Liburan semester kali ini Naila
ingin ikut dengan Yanti pulang ke Desanya. “Yan, kamu mau liburan di tempat
orang tuamu ya? Menatap lekat wajah yanti yang sedang merapikan pakaian. “Iya,
kenapa nai..? kamu mau ikut?” sepertinya yanti sudah bisa menebak maunya naila,
“Iya yan..boleh ya aku ikut?” yanti tersenyum dan menganggukan kepala.

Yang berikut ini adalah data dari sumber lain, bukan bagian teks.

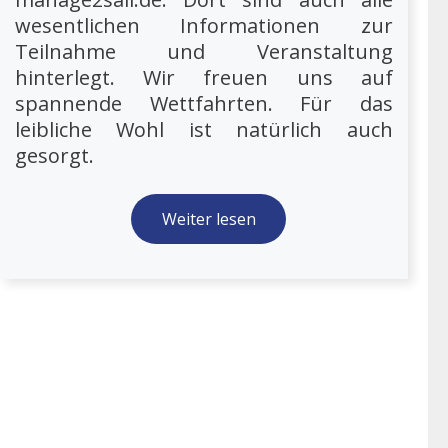
wesentlichen Informationen zur
Teilnahme und Veranstaltung
hinterlegt. Wir freuen uns auf
spannende Wettfahrten. Für das
leibliche Wohl ist natürlich auch
gesorgt.
Weiter lesen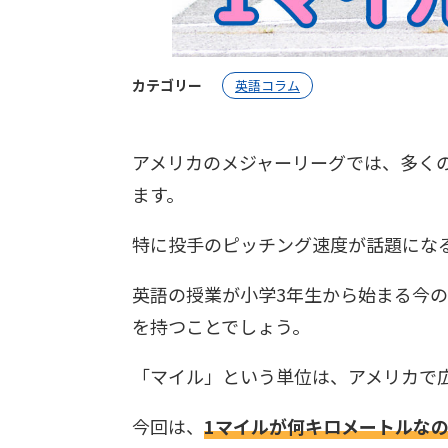
カテゴリー
英語コラム
アメリカのメジャーリーグでは、多く
ます。
特に投手のピッチング速度が話題にな
英語の授業が小学3年生から始まる今
を持つことでしょう。
「マイル」という単位は、アメリカで
今回は、
1マイルが何キロメートルな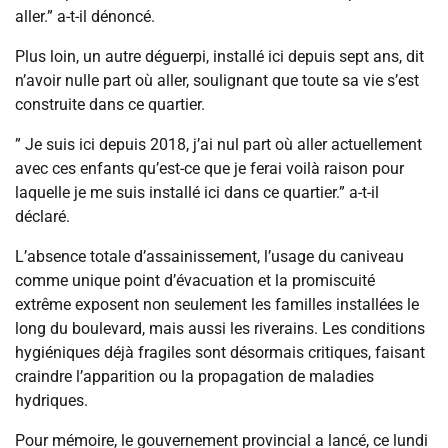
aller.” a-t-il dénoncé.
Plus loin, un autre déguerpi, installé ici depuis sept ans, dit
n’avoir nulle part où aller, soulignant que toute sa vie s’est
construite dans ce quartier.
” Je suis ici depuis 2018, j’ai nul part où aller actuellement
avec ces enfants qu’est-ce que je ferai voilà raison pour
laquelle je me suis installé ici dans ce quartier.” a-t-il
déclaré.
L’absence totale d’assainissement, l’usage du caniveau
comme unique point d’évacuation et la promiscuité
extrême exposent non seulement les familles installées le
long du boulevard, mais aussi les riverains. Les conditions
hygiéniques déjà fragiles sont désormais critiques, faisant
craindre l’apparition ou la propagation de maladies
hydriques.
Pour mémoire, le gouvernement provincial a lancé, ce lundi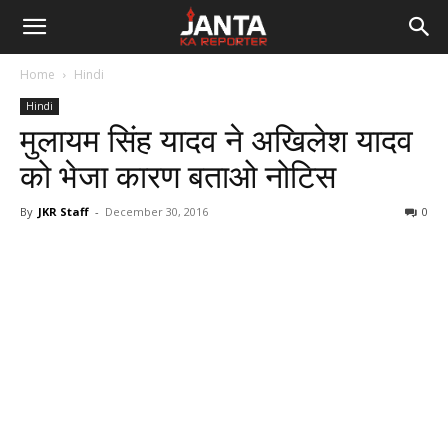
Janta
Home
Hindi
Ka
Hindi
मुलायम सिंह यादव ने अखिलेश यादव
Reporter
को भेजा कारण बताओ नोटिस
By
JKR Staff
-
December 30, 2016
0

“Yan, sementara aku mau pake kartu baru dulu. Kau simpan ya nomorku!” Naila
sengaja mengganti kartu handphonnya untuk sementara. Ia ingin menenangkan diri
dan menikmati suasana alam di Desa sahabatnya. Yanti berasal dari keluarga
sederhana, dia tinggal di Desa Karangrejo Kecamatan Borobudur Kabupaten
Magelang Jawa Tengah. Sejak lulus SMA yanti
diminta oleh Ayahnya untuk menemani nenek yang sudah renta di Bandung, Yanti
adalah gadis yang mandiri dan penyayang, jadi tak heran kalau naila merasa
nyaman berada dekat dengannya . mereka bersahabat sejak pertama masuk kuliah di
Universitas Pedjadjaran Bandung. Sama-sama di Fakultas Hukum.
Cuaca tampak cerah.
Meskipun tak bisa mencerahkan wajah ranum naila yang masih tampak kecewa dengan
pacarnya. Husein Sastranegara International Airport tampak ramai, Yanti dan
Naila menuju tempat Chek in. setiap mata memandang ke arah naila yang memiliki postur
tubuh yang indah berbalut kaos lengan pendek ketat berwarna ungu dan celana
jeans putih sangat serasi dengan kulit putihnya itu. Yanti juga tak kalah
cantiknya dengan rok batik dan kaos lengan panjang dengan rambut panjang yang
tergerai indah memancarkan pesona yang mampu menghangatkan aliran darah setiap
pemuda yang menatapnya. Hanya saja Yanti tidak memiliki kulit seputih naila,
wajahnya ayu khas gadis jawa. Mereka berjalan menuju lantai atas menunggu
Merpati Nusantara Airlines menjemput dan menerbangkan mereka ke tempat tujuan.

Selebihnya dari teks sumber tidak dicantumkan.